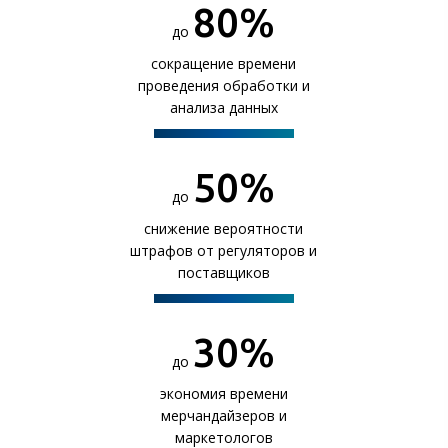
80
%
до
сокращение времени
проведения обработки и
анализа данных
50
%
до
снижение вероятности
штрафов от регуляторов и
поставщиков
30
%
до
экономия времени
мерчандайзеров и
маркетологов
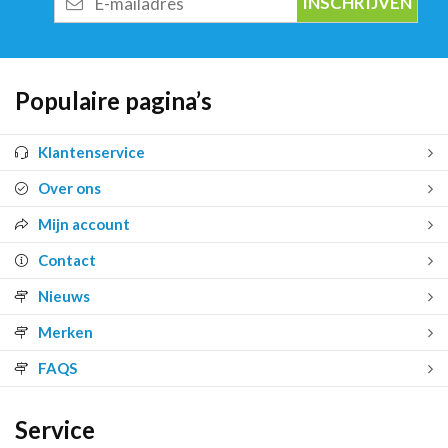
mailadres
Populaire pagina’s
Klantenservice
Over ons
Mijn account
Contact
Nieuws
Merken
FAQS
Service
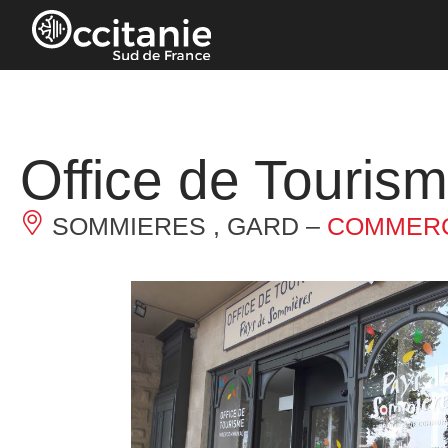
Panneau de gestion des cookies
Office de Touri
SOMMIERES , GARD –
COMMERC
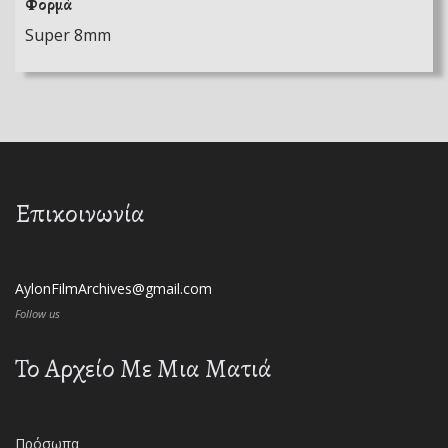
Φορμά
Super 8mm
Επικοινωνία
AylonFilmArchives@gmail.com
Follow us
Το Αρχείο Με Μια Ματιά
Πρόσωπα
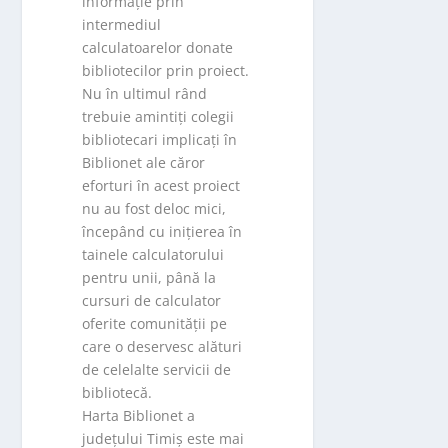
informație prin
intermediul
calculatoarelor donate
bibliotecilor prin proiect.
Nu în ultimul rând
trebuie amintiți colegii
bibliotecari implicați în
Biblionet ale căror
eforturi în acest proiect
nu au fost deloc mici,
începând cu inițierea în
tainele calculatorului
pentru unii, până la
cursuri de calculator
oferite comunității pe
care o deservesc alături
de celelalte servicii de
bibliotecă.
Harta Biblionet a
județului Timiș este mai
________________
### The task
Leaving out the pictures, repeat the data above exactly.

### Response area
80
%
до
сокращение времени
проведения обработки и
анализа данных
50
%
до
снижение вероятности
штрафов от регуляторов и
поставщиков
30
%
до
экономия времени
мерчандайзеров и
маркетологов
mailadres
Populaire pagina’s
Klantenservice
Over ons
Mijn account
Contact
Nieuws
Merken
FAQS
Service
Panneau de gestion des cookies
Office de Touri
SOMMIERES , GARD –
COMMERC
Φορμά
Super 8mm
Επικοινωνία
AylonFilmArchives@gmail.com
Follow us
Το Αρχείο Με Μια Ματιά
Πρόσωπα
informație prin
intermediul
calculatoarelor donate
bibliotecilor prin proiect.
Nu în ultimul rând
trebuie amintiți colegii
bibliotecari implicați în
Biblionet ale căror
eforturi în acest proiect
nu au fost deloc mici,
începând cu inițierea în
tainele calculatorului
pentru unii, până la
cursuri de calculator
oferite comunității pe
care o deservesc alături
de celelalte servicii de
bibliotecă.
Harta Biblionet a
județului Timiș este mai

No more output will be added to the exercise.